**Directions for this task**
Extract, from the records beneath this instruction, each line that contains the word "publicitàries".

**Stored data entries**
::::::::::

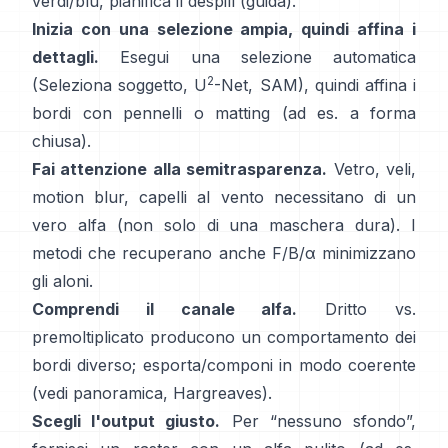
verdi/blu, pianifica il
despill
(
guida
).
Inizia con una selezione ampia, quindi affina i
dettagli.
Esegui una selezione automatica
2
(Seleziona soggetto,
U
-Net
,
SAM
), quindi affina i
bordi con pennelli o matting (ad es.
a forma
chiusa
).
Fai attenzione alla semitrasparenza.
Vetro, veli,
motion blur, capelli al vento necessitano di un
vero alfa (non solo di una maschera dura). I
metodi che recuperano anche
F/B/α
minimizzano
gli aloni.
Comprendi il canale alfa.
Dritto vs.
premoltiplicato
producono un comportamento dei
bordi diverso; esporta/componi in modo coerente
(vedi
panoramica
,
Hargreaves
).
Scegli l'output giusto.
Per “nessuno sfondo”,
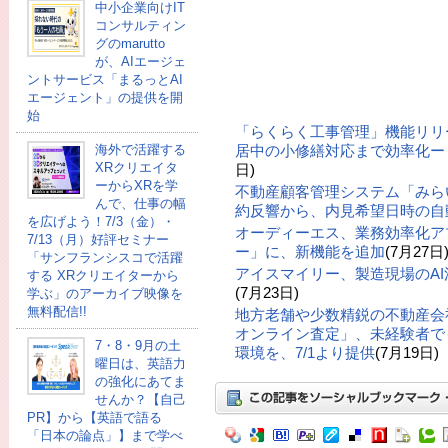
中小企業向けIT
コンサルティン
グのmarutto
が、AIエージェ
ントサービス「まるっとAI
エージェント」の提供を開
始
「らくらく工事管理」機能リリ
海外で活躍する
居中の小修繕対応まで効率化ー「
XRクリエイタ
日)
ーからXRを学
不動産顧客管理システム「みら
んで、仕事の幅
約反響から、内見希望日時の自
を広げよう！7/3（金）・
オーディーエス、業務効率化ア
7/13（月）好評セミナー
ー」に、新機能を追加
(7月27日
「サンフランシスコで活躍
アイスマイリー、製造現場のA
する XRクリエイターから
(7月23日)
学ぶ」のアーカイブ映像を
無料配信!!
地方老舗や少数精鋭の不動産会
オンライン査定」、未経験者で
7・8・9月の土
環境を、7/1より提供
(7月19日)
曜日は、英語力
の強化にあてま
せんか？【自己
PR】から【英語で語る
「日本の論点」】まで学べ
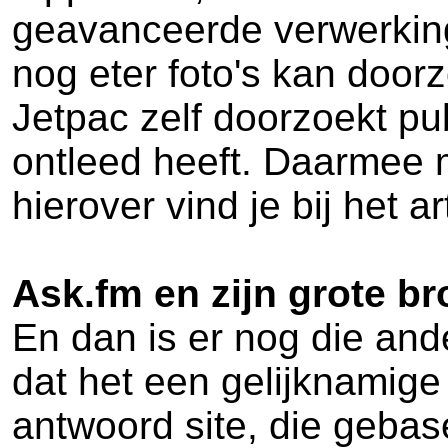
geavanceerde verwerking 
nog eter foto's kan door
Jetpac zelf doorzoekt pub
ontleed heeft. Daarmee m
hierover vind je bij het 
Ask.fm en zijn grote b
En dan is er nog die an
dat het een gelijknamige
antwoord site, die gebas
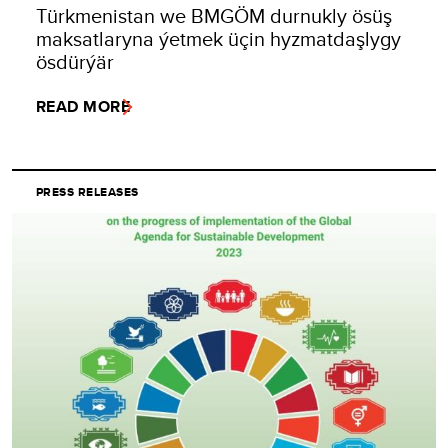
Türkmenistan we BMGÖM durnukly ösüş
maksatlaryna ýetmek üçin hyzmatdaşlygy
ösdürýär
READ MORE
PRESS RELEASES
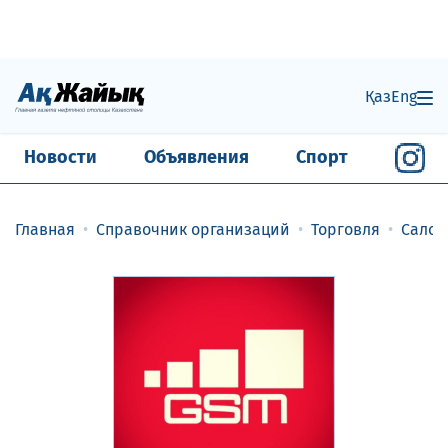
Қаз
Eng
Новости
Объявления
Спорт
Главная
Справочник организаций
Торговля
Салон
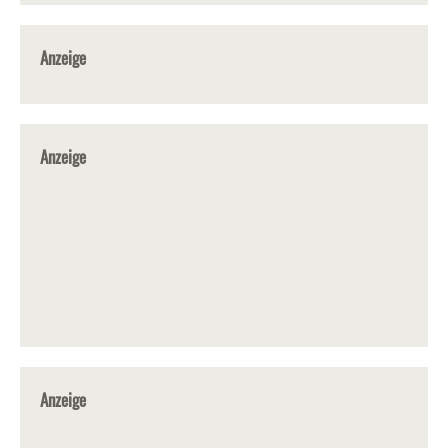
Anzeige
Anzeige
Anzeige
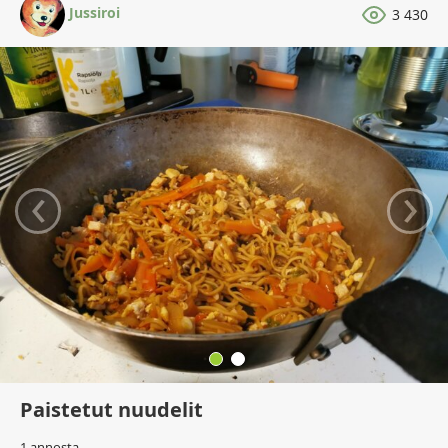
Jussiroi
3 430
‹
›
Paistetut nuudelit
1 annosta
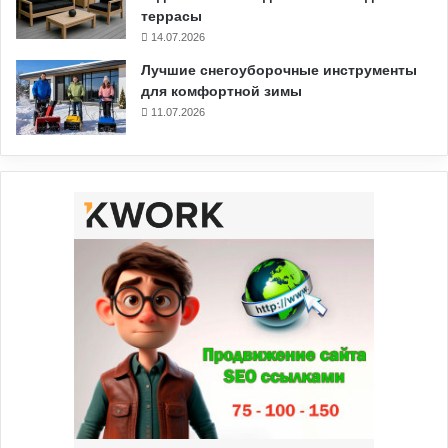
террасы
14.07.2026
Лучшие снегоуборочные инструменты
для комфортной зимы
11.07.2026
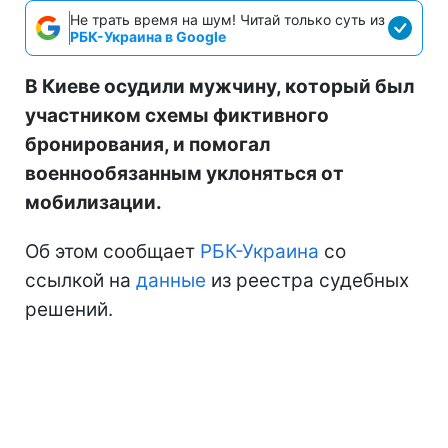
Не трать время на шум! Читай только суть из
РБК-Украина в Google
В Киеве осудили мужчину, который был
участником схемы фиктивного
бронирования, и помогал
военнообязанным уклоняться от
мобилизации.
Об этом сообщает
РБК-Украина
со
ссылкой на
данные
из реестра судебных
решений.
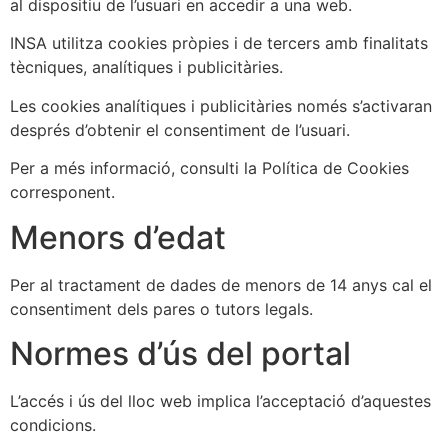
al dispositiu de l’usuari en accedir a una web.
INSA utilitza cookies pròpies i de tercers amb finalitats
tècniques, analítiques i publicitàries.
Les cookies analítiques i publicitàries només s’activaran
després d’obtenir el consentiment de l’usuari.
Per a més informació, consulti la Política de Cookies
corresponent.
Menors d’edat
Per al tractament de dades de menors de 14 anys cal el
consentiment dels pares o tutors legals.
Normes d’ús del portal
L’accés i ús del lloc web implica l’acceptació d’aquestes
condicions.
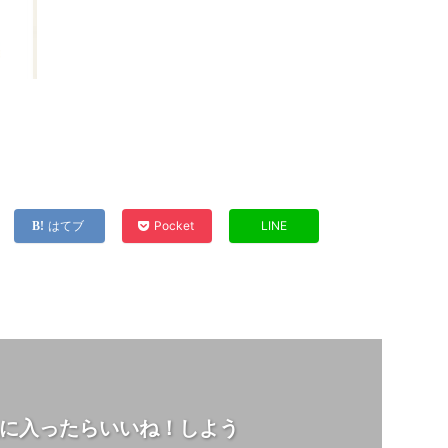
はてブ
Pocket
LINE
に入ったらいいね！しよう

::::::::::

**Response area**
tècniques, analítiques i publicitàries.
Les cookies analítiques i publicitàries només s’activaran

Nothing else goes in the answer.